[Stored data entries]
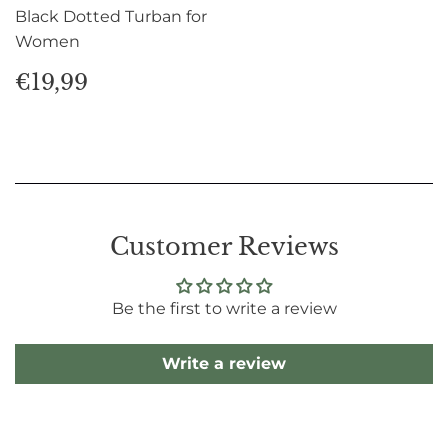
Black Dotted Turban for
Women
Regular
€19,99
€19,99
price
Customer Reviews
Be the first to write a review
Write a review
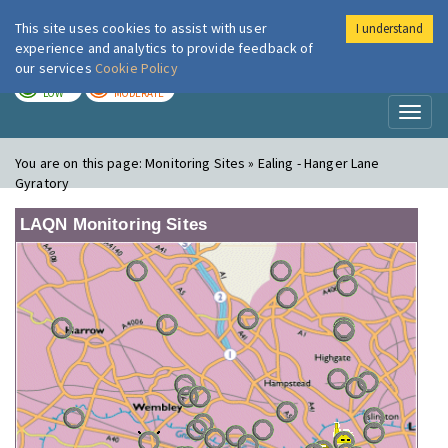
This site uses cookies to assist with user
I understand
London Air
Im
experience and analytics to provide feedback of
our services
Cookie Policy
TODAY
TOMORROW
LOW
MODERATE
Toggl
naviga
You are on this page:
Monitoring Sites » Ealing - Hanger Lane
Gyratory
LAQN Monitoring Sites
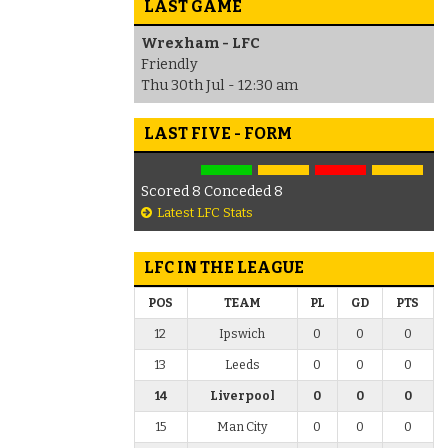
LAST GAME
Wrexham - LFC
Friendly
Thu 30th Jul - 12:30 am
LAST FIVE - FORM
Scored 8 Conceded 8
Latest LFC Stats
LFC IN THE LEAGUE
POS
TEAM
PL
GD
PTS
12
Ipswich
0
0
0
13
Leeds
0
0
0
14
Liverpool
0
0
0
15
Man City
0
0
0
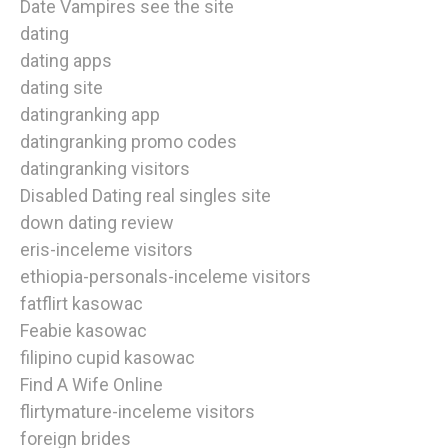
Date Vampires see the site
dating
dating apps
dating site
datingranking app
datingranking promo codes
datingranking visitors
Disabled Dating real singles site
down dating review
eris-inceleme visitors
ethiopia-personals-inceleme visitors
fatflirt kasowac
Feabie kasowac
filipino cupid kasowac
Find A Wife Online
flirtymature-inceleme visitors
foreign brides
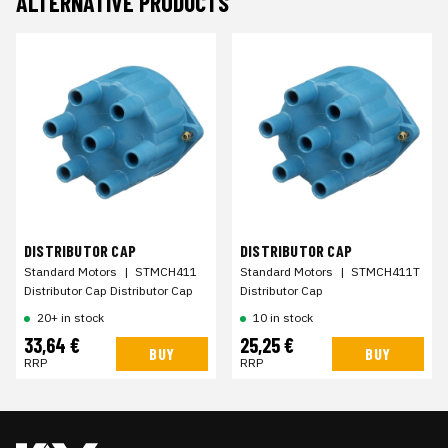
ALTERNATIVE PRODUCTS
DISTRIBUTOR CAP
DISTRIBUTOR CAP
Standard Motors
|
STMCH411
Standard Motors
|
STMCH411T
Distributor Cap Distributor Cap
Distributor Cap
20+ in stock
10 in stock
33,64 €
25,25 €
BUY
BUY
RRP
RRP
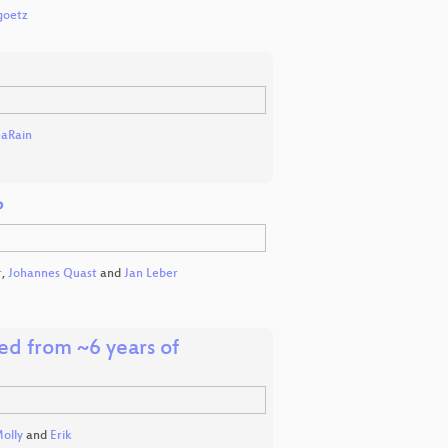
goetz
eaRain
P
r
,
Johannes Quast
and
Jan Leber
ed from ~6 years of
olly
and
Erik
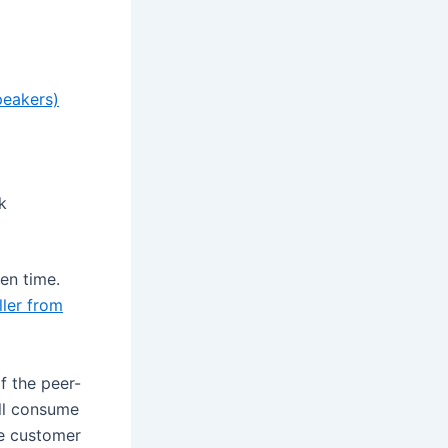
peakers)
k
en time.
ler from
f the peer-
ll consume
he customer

*What is required*:
Print all the entries again exactly as written, but without the pictures.

*Problem solution*:
Black Dotted Turban for
Women
Regular
€19,99
€19,99
price
Customer Reviews
Be the first to write a review
Write a review
This site uses cookies to assist with user
I understand
London Air
Im
experience and analytics to provide feedback of
our services
Cookie Policy
TODAY
TOMORROW
LOW
MODERATE
Toggl
naviga
You are on this page:
Monitoring Sites » Ealing - Hanger Lane
Gyratory
LAQN Monitoring Sites
LAST GAME
Wrexham - LFC
Friendly
Thu 30th Jul - 12:30 am
LAST FIVE - FORM
Scored 8 Conceded 8
Latest LFC Stats
LFC IN THE LEAGUE
POS
TEAM
PL
GD
PTS
12
Ipswich
0
0
0
13
Leeds
0
0
0
14
Liverpool
0
0
0
15
Man City
0
0
0
Date Vampires see the site
dating
dating apps
dating site
datingranking app
datingranking promo codes
datingranking visitors
Disabled Dating real singles site
down dating review
eris-inceleme visitors
ethiopia-personals-inceleme visitors
fatflirt kasowac
Feabie kasowac
filipino cupid kasowac
Find A Wife Online
flirtymature-inceleme visitors
foreign brides
ALTERNATIVE PRODUCTS
DISTRIBUTOR CAP
DISTRIBUTOR CAP
Standard Motors
|
STMCH411
Standard Motors
|
STMCH411T
Distributor Cap Distributor Cap
Distributor Cap
20+ in stock
10 in stock
33,64 €
25,25 €
BUY
BUY
RRP
RRP
goetz
eaRain
P
r
,
Johannes Quast
and
Jan Leber
ed from ~6 years of
olly
and
Erik
peakers)
k
en time.
ler from
f the peer-
ll consume
he customer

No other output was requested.